Nasser Al-Nafisi, General Manager, Al-Joman Center for Economic Consultancy, Kuwait
“The deal will bring Zain good liquidity which it will use to pay down debts, and to pay dividend to shareholders.”
“It is not a bad thing at all that it goes back to being a regional company, many have done so because of the global crisis. It is bowing to the storm.”
“It is still a large company by Gulf and Kuwaiti standards.”
R.K. Gupta, Managing Director, Taurus Asset Management, New Delhi:
“Bharti had signalled that the deal was on the right track by announcing it had tied up financing.

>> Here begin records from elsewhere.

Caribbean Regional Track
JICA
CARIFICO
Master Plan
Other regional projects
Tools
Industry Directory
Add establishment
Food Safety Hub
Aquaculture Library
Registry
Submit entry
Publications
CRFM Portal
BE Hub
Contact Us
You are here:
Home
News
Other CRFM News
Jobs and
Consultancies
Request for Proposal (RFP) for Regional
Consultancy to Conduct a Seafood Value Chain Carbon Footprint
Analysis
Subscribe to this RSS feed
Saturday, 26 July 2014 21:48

So, now after Zain’s approval, only formalities are to be completed, it seems.”
“It’s a good buy for Bharti from a strategy point of view.
It’s a good deal in the long term. But their profitability will come under pressure because of the huge loan they are taking and they would need to make good for that by generating enough money from Zain operations. Bharti shares will come under pressure.”
Ambareesh Baliga, Vice-President, Karvy Stockbroking, Mumbai:
“It’s a very good deal for Bharti from its business point of view. From an analyst’s point of view it may look to be a little expensive. The deal will surely dilute Bharti’s EPS in the short-term, but after a couple of years I expect the financial benefits to start flowing in.”
“We still have a view that this deal is good for Bharti’s long-term business. The telecoms sector in India is certainly not going to grow as fast as it used to in the past and companies like Bharti have no option but to tap other markets.”
“Whenever a deal of this size happens, the market does not take it very kindly but I think a lot of negatives of the deal has already been priced in the Bharti shares.”